Copy out, from the entries below, each line that holds the string "community".

· · ·

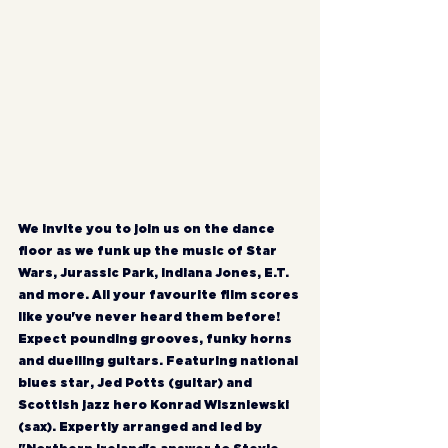
We invite you to join us on the dance 
floor as we funk up the music of Star 
Wars, Jurassic Park, Indiana Jones, E.T. 
and more. All your favourite film scores 
like you've never heard them before! 
Expect pounding grooves, funky horns 
and duelling guitars. Featuring national 
blues star, Jed Potts (guitar) and 
Scottish jazz hero Konrad Wiszniewski 
(sax). Expertly arranged and led by 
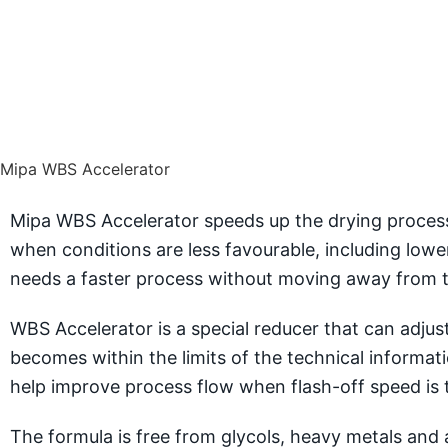
Mipa WBS Accelerator
Mipa WBS Accelerator speeds up the drying process
when conditions are less favourable, including lo
needs a faster process without moving away from t
WBS Accelerator is a special reducer that can adjust
becomes within the limits of the technical informat
help improve process flow when flash-off speed is t
The formula is free from glycols, heavy metals and a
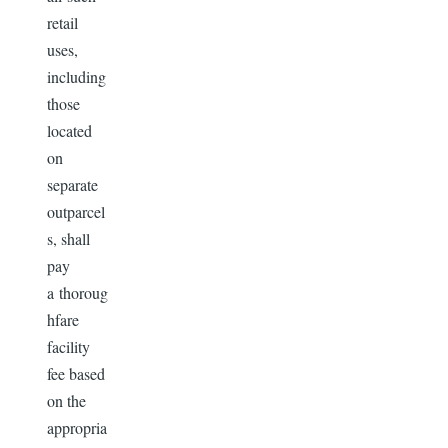
retail
uses,
including
those
located
on
separate
outparcel
s, shall
pay
a thoroug
hfare
facility
fee based
on the
appropria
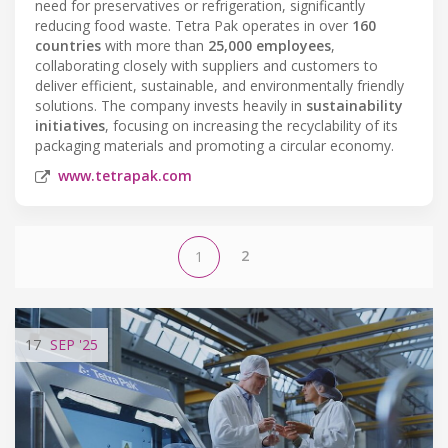
need for preservatives or refrigeration, significantly
reducing food waste. Tetra Pak operates in over
160
countries
with more than
25,000 employees
,
collaborating closely with suppliers and customers to
deliver efficient, sustainable, and environmentally friendly
solutions. The company invests heavily in
sustainability
initiatives
, focusing on increasing the recyclability of its
packaging materials and promoting a circular economy.
www.tetrapak.com
2
1
17
SEP
'25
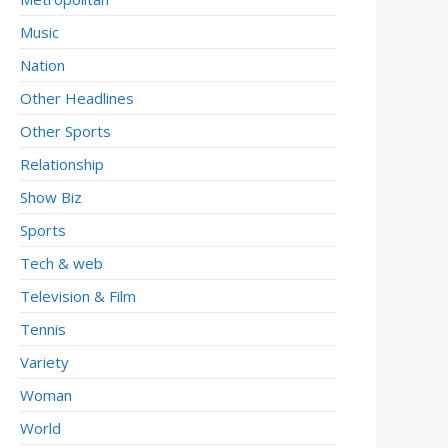
Music
Nation
Other Headlines
Other Sports
Relationship
Show Biz
Sports
Tech & web
Television & Film
Tennis
Variety
Woman
World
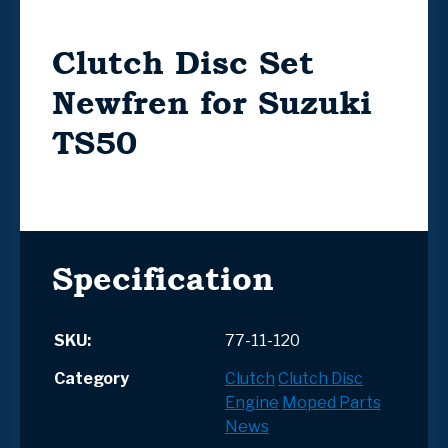
Clutch Disc Set
Newfren for Suzuki
TS50
Specification
SKU:
77-11-120
Category
Clutch
Clutch Disc
Engine
Moped Parts
News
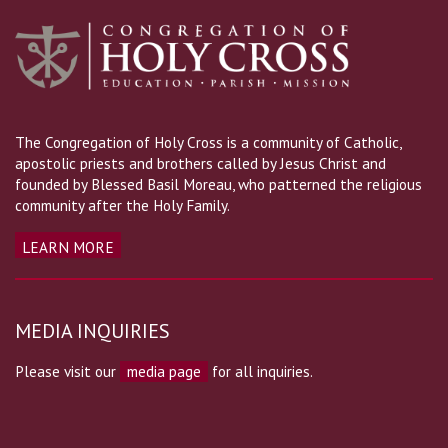
The Congregation of Holy Cross is a community of Catholic,
apostolic priests and brothers called by Jesus Christ and
founded by Blessed Basil Moreau, who patterned the religious
community after the Holy Family.
LEARN MORE
MEDIA INQUIRIES
Please visit our
media page
for all inquiries.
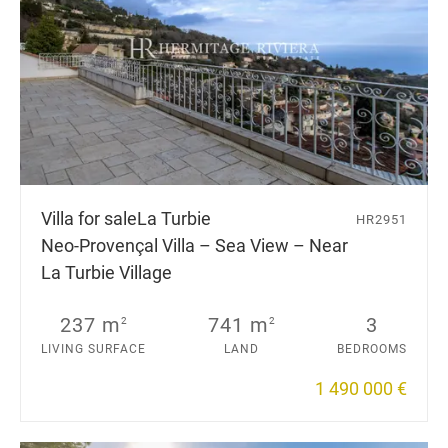
Villa for sale
La Turbie
HR2951
Neo-Provençal Villa – Sea View – Near
La Turbie Village
237 m
741 m
3
2
2
LIVING SURFACE
LAND
BEDROOMS
1 490 000 €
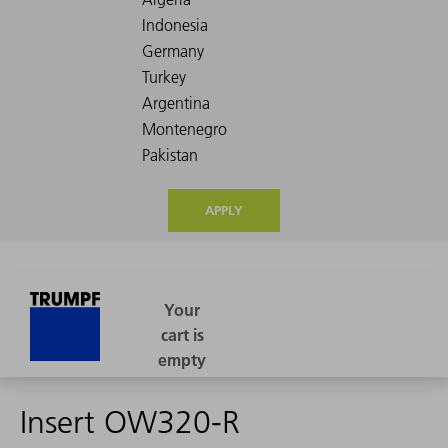
APPLY
Insert OW320-R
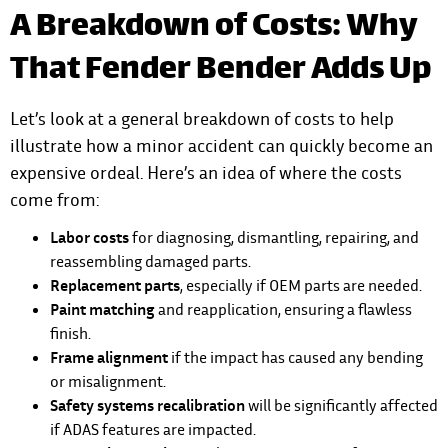
A Breakdown of Costs: Why
That Fender Bender Adds Up
Let’s look at a general breakdown of costs to help
illustrate how a minor accident can quickly become an
expensive ordeal. Here’s an idea of where the costs
come from:
Labor costs
for diagnosing, dismantling, repairing, and
reassembling damaged parts.
Replacement parts
, especially if OEM parts are needed.
Paint matching
and reapplication, ensuring a flawless
finish.
Frame alignment
if the impact has caused any bending
or misalignment.
Safety systems recalibration
will be significantly affected
if ADAS features are impacted.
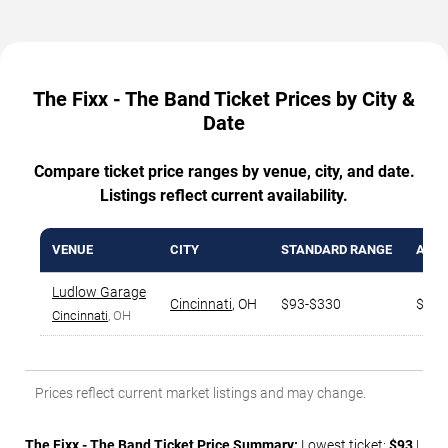
The Fixx - The Band Ticket Prices by City &
Date
Compare ticket price ranges by venue, city, and date.
Listings reflect current availability.
VENUE
CITY
STANDARD RANGE
AVG.
Ludlow Garage
Cincinnati
,
OH
$93-$330
$176
Cincinnati
, OH
Prices reflect current market listings and may change.
The Fixx - The Band Ticket Price Summary:
Lowest ticket:
$93
|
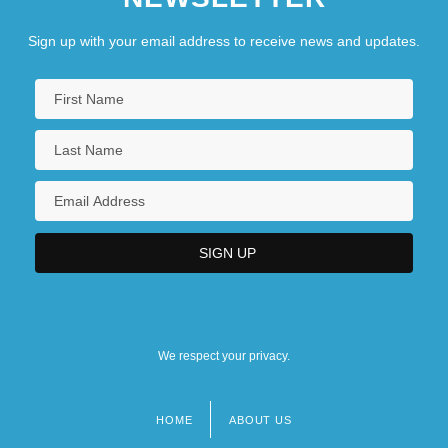
Sign up with your email address to receive news and updates.
We respect your privacy.
HOME
ABOUT US
Footer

· · ·

• WRITTEN SOLUTION:
The Congregation of Holy Cross is a community of Catholic,
community after the Holy Family.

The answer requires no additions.